Our actions should be driven by guilt, but rather by the knowledge and belief that what we are doing is the right thing, that it is what God would want us to do. We should approach things with a humble heart, not a guilty one.

Sunday, May 29, 2011

A new path

Sunday night of this week I was laying in bed crying and just morning the loss or change in my life. While the move that I am making is of my own free will (hopefully God's will above all), it is still hard to leave home. While I know that I will be starting a new home, it is still sad to say good-bye. I would like to say that my sense of "normal" is changing it really isn't changing as drastically as I had thought. I will not see my family and friends as often as I did when I was in college, nor will it be as easy to see them.
But I hope that this is God's way of helping me to grow and develop stronger relationships with my family.

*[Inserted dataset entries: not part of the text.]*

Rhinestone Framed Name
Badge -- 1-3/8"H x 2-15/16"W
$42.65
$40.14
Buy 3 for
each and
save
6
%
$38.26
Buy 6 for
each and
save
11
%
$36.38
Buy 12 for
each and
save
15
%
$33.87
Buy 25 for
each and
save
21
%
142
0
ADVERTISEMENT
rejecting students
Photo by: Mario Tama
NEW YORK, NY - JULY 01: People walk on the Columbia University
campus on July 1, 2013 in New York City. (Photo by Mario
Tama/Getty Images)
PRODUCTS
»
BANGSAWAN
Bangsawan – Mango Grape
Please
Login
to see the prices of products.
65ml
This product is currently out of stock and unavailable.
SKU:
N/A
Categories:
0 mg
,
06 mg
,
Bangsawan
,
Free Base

Graduation and the start of a new family are to be happy times of one's life. However the fear and anxiety regarding the uncertainty of the future leaves me to have trouble falling asleep at night. I know that these are the times that I should be praying more, yet I have difficulty making time for quiet and prayer. I need to come up with a schedule for myself. I know that it is during these times of change in our lives when we are to draw closer to God. The question that I have is why is it hard for us to make the time for God even though we desire it?

Monday, February 28, 2011

LENT

For as long as I can remember Lent and or Easter has been my favorite liturgical season. I'm not sure if it's the music or that it's close to my birthday; it's probably because I find it to be a time of healing. Lent is the start of my new year. Lent is another time of preparation, but in a different way. We are no longer waiting for Jesus, rather we are walking with him while he is preparing for a change in his and in ours. This is a time of drawing closer to God and realizing what is standing in our way of deepening our relationship with the Creator. The stigma with Lent is that we give up something so that through our suffering we might grow closer to God or to be in solidarity with Jesus. People often remember to give something up but they don't always think about the why. The best advice I've ever heard "giving something up" is that we should think of it as "What are you going to do in order to grow in your relationship with God.

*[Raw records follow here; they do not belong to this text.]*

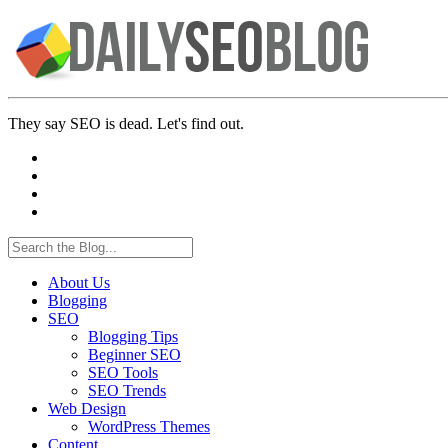
They say SEO is dead. Let's find out.
About Us
Blogging
SEO
Blogging Tips
Beginner SEO
SEO Tools
SEO Trends
Web Design
WordPress Themes
Content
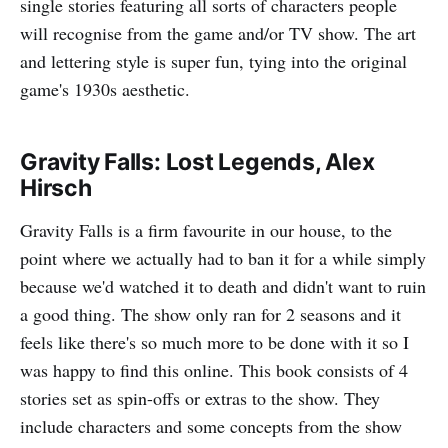
single stories featuring all sorts of characters people
will recognise from the game and/or TV show. The art
and lettering style is super fun, tying into the original
game's 1930s aesthetic.
Gravity Falls: Lost Legends, Alex
Hirsch
Gravity Falls is a firm favourite in our house, to the
point where we actually had to ban it for a while simply
because we'd watched it to death and didn't want to ruin
a good thing. The show only ran for 2 seasons and it
feels like there's so much more to be done with it so I
was happy to find this online. This book consists of 4
stories set as spin-offs or extras to the show. They
include characters and some concepts from the show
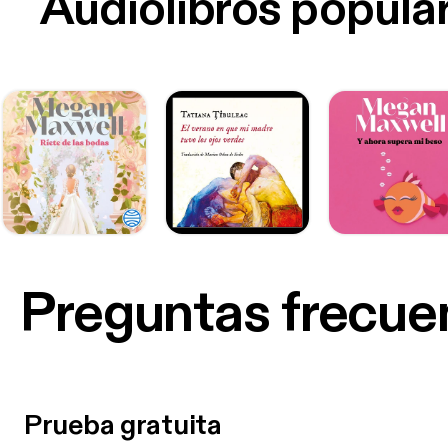
Audiolibros popula
Preguntas frecue
Prueba gratuita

So if you are in the practice of giving something up, think about why you are going to giving something up and how will that benefit your spiritual journey.

Monday, December 27, 2010

Preparation

Well, what better time to start writing than during Christmas, which in my opinion is is like the start of a new year and how convenient that it is so close to the new year. To be honest I have always been more for Easter, probably because there is not as much pressure put on it, in terms of gif giving. After all these years, I am wonder what it would be like to have a Christmas without presents? Something to think about.

This advent season, the idea of preparing has "been on my heart" as some say. And as I start to prepare for another chapter in my life (graduating college, moving away from home, and getting married), the concept of preparation is becoming louder than ever before. I was hoping to treat this advent like lent and try to do something to bring myself closer to God. As much as I don't believe I was successful in my mission, I think I was. Where I find my success in fulfilling this desire is that I have reminded myself of the things that I already do. While I know that I need to not be so hard on myself about not being a "by the book" or "conventional" sort of person, I do well and work hard to live like I think Jesus would want me too.

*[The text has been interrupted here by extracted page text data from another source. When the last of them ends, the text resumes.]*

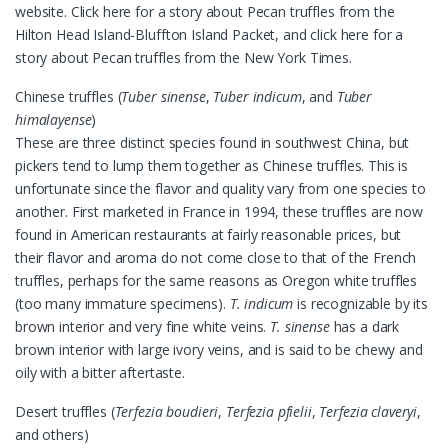
website. Click here for a story about Pecan truffles from the
Hilton Head Island-Bluffton Island Packet, and click here for a
story about Pecan truffles from the New York Times.
Chinese truffles (
Tuber sinense
,
Tuber indicum
, and
Tuber
himalayense
)
These are three distinct species found in southwest China, but
pickers tend to lump them together as Chinese truffles. This is
unfortunate since the flavor and quality vary from one species to
another. First marketed in France in 1994, these truffles are now
found in American restaurants at fairly reasonable prices, but
their flavor and aroma do not come close to that of the French
truffles, perhaps for the same reasons as Oregon white truffles
(too many immature specimens).
T. indicum
is recognizable by its
brown interior and very fine white veins.
T. sinense
has a dark
brown interior with large ivory veins, and is said to be chewy and
oily with a bitter aftertaste.
Desert truffles (
Terfezia boudieri
,
Terfezia pfielii
,
Terfezia claveryi
,
and others)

A friend of mine gave me a book, that has a prayer/reading for each day and the one for today is about peace. I think peace is something that we are all looking for in our lives. I think we all have peace when we take the time to recognize it. We can think that the world is falling apart all around us but inside our souls are not altered by the turbulence around us. God grants us peace through the grace he gives us. We can have this grace/peace by simply accepting it. However, sadly, it is not as simple as we might like, right? It is all so much easier said than done. So the thought for today is, how do we accept this grace and allow for ourselves to be at peace in the Creator?